Your assignment: In the listing below, locate the lines bearing the word "Reports". Copy every one of them.

Records for the exercise:
----

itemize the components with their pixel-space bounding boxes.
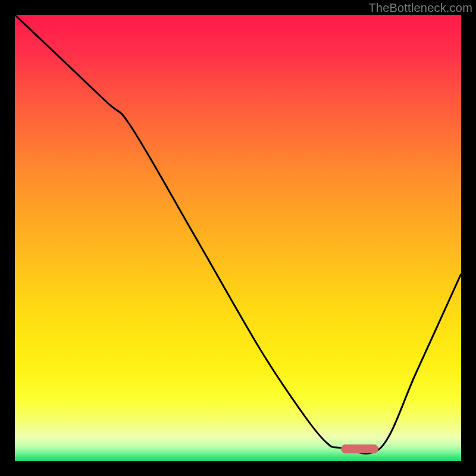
plot-area: [15, 15, 461, 461]
curve-line: [15, 15, 461, 461]
optimum-marker: [341, 444, 379, 453]
watermark-text: TheBottleneck.com: [368, 1, 472, 15]
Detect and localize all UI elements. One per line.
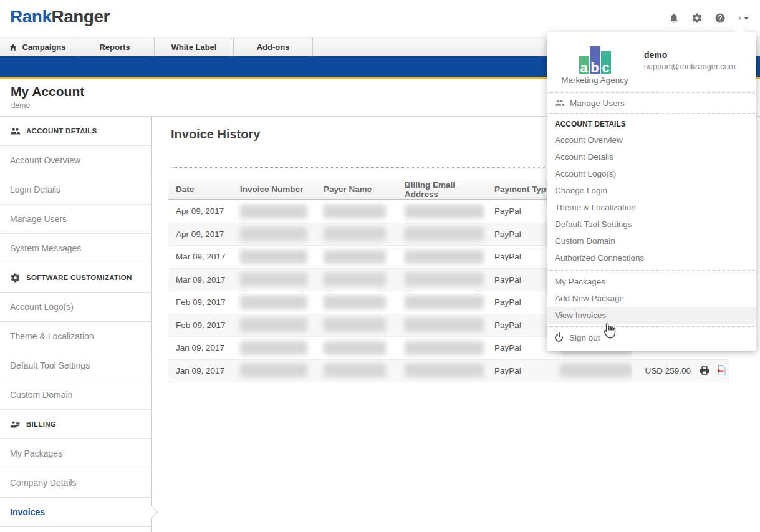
tab-campaigns[interactable]: Campaigns [0,38,75,56]
redacted-value [324,364,386,377]
pdf-icon[interactable] [715,365,727,377]
menu-item-sign-out[interactable]: Sign out [547,327,756,348]
menu-item-change-login[interactable]: Change Login [547,182,756,199]
printer-icon[interactable] [698,365,710,377]
home-icon [9,43,17,52]
dropdown-notch [734,26,746,32]
tab-reports[interactable]: Reports [75,38,155,56]
cell-billing-email [397,314,487,337]
sidebar-item-default-tool-settings[interactable]: Default Tool Settings [0,351,151,380]
sidebar-item-theme-localization[interactable]: Theme & Localization [0,322,151,351]
logo-part-ranger: Ranger [51,7,109,26]
menu-item-account-logos[interactable]: Account Logo(s) [547,165,756,182]
sidebar-item-label: Default Tool Settings [10,360,90,370]
sidebar-item-label: Account Overview [10,155,80,165]
redacted-value [324,250,386,264]
redacted-value [240,296,307,309]
sidebar-item-my-packages[interactable]: My Packages [0,439,151,468]
tab-add-ons[interactable]: Add-ons [234,38,313,56]
users-icon [10,126,21,137]
sidebar-item-invoices[interactable]: Invoices [0,498,151,527]
cell-billing-email [397,223,487,246]
cell-payment-type: PayPal [487,223,552,246]
redacted-value [324,205,386,218]
bell-icon[interactable] [668,12,680,24]
menu-item-my-packages[interactable]: My Packages [547,273,756,290]
cell-payer-name [316,337,397,359]
page-title: My Account [11,84,84,99]
redacted-value [405,205,484,218]
redacted-value [240,318,307,332]
cell-billing-email [397,291,487,314]
account-email: support@rankranger.com [644,62,736,71]
top-icon-group [668,12,749,24]
menu-item-theme-localization[interactable]: Theme & Localization [547,199,756,216]
user-dropdown-menu: a b c Marketing Agency demo support@rank… [547,32,756,351]
redacted-value [324,296,386,309]
cell-date: Apr 09, 2017 [168,200,233,223]
dropdown-packages-group: My Packages Add New Package View Invoice… [547,270,756,326]
sidebar-item-label: My Packages [10,448,62,458]
menu-item-add-new-package[interactable]: Add New Package [547,290,756,307]
gear-icon[interactable] [691,12,703,24]
tab-label: Campaigns [22,42,65,52]
redacted-value [560,364,632,377]
menu-item-custom-domain[interactable]: Custom Domain [547,233,756,249]
redacted-value [324,318,386,332]
logo-part-rank: Rank [10,7,51,26]
menu-item-default-tool-settings[interactable]: Default Tool Settings [547,216,756,233]
redacted-value [240,341,307,355]
sidebar-item-label: System Messages [10,243,81,253]
redacted-value [324,227,386,241]
cell-payment-type: PayPal [487,314,552,337]
cell-billing-email [397,337,487,359]
cell-date: Feb 09, 2017 [168,291,233,314]
cell-billing-email [397,246,487,268]
col-header-payment-type[interactable]: Payment Type [487,180,552,199]
col-header-date[interactable]: Date [168,180,233,199]
sidebar-item-system-messages[interactable]: System Messages [0,234,151,263]
cell-payer-name [316,223,397,246]
sidebar-item-account-overview[interactable]: Account Overview [0,146,151,175]
sidebar-item-manage-users[interactable]: Manage Users [0,205,151,234]
col-header-invoice-number[interactable]: Invoice Number [233,180,316,199]
sidebar-item-label: Login Details [10,185,60,195]
cell-payment-type: PayPal [487,291,552,314]
menu-item-manage-users[interactable]: Manage Users [547,93,756,113]
cell-date: Jan 09, 2017 [168,337,233,359]
redacted-value [240,273,307,286]
sidebar-item-company-details[interactable]: Company Details [0,468,151,498]
sidebar-section-label: BILLING [26,420,56,428]
cell-billing-email [397,269,487,291]
top-bar: RankRanger [0,0,760,37]
cell-payment-type: PayPal [487,337,552,359]
sidebar-item-account-logos[interactable]: Account Logo(s) [0,293,151,322]
cell-date: Jan 09, 2017 [168,360,233,382]
sidebar-section-account-details: ACCOUNT DETAILS [0,117,151,146]
redacted-value [405,341,484,355]
col-header-payer-name[interactable]: Payer Name [316,180,397,199]
help-icon[interactable] [714,12,726,24]
menu-item-view-invoices[interactable]: View Invoices [547,307,756,324]
dropdown-account-block: a b c Marketing Agency demo support@rank… [547,32,756,92]
rankranger-logo[interactable]: RankRanger [10,7,110,27]
menu-item-account-details[interactable]: Account Details [547,148,756,165]
tab-label: White Label [171,42,217,52]
sidebar-item-custom-domain[interactable]: Custom Domain [0,380,151,410]
tab-label: Add-ons [257,42,290,52]
menu-item-label: Sign out [569,333,600,342]
tab-label: Reports [99,42,130,52]
sidebar-item-label: Theme & Localization [10,331,94,341]
col-header-billing-email[interactable]: Billing Email Address [397,180,487,199]
menu-item-authorized-connections[interactable]: Authorized Connections [547,249,756,266]
menu-item-account-overview[interactable]: Account Overview [547,132,756,148]
user-menu-icon[interactable] [738,12,749,24]
redacted-value [324,273,386,286]
account-identity: demo support@rankranger.com [644,45,736,85]
sidebar-item-login-details[interactable]: Login Details [0,175,151,205]
cell-invoice-number [233,200,316,223]
redacted-value [405,364,484,377]
sidebar-section-billing: BILLING [0,410,151,439]
tab-white-label[interactable]: White Label [155,38,234,56]
sidebar-item-label: Invoices [10,507,45,517]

----

The completed task:
tab-reports[interactable]: Reports [75,38,155,56]
tab-label: Reports [99,42,130,52]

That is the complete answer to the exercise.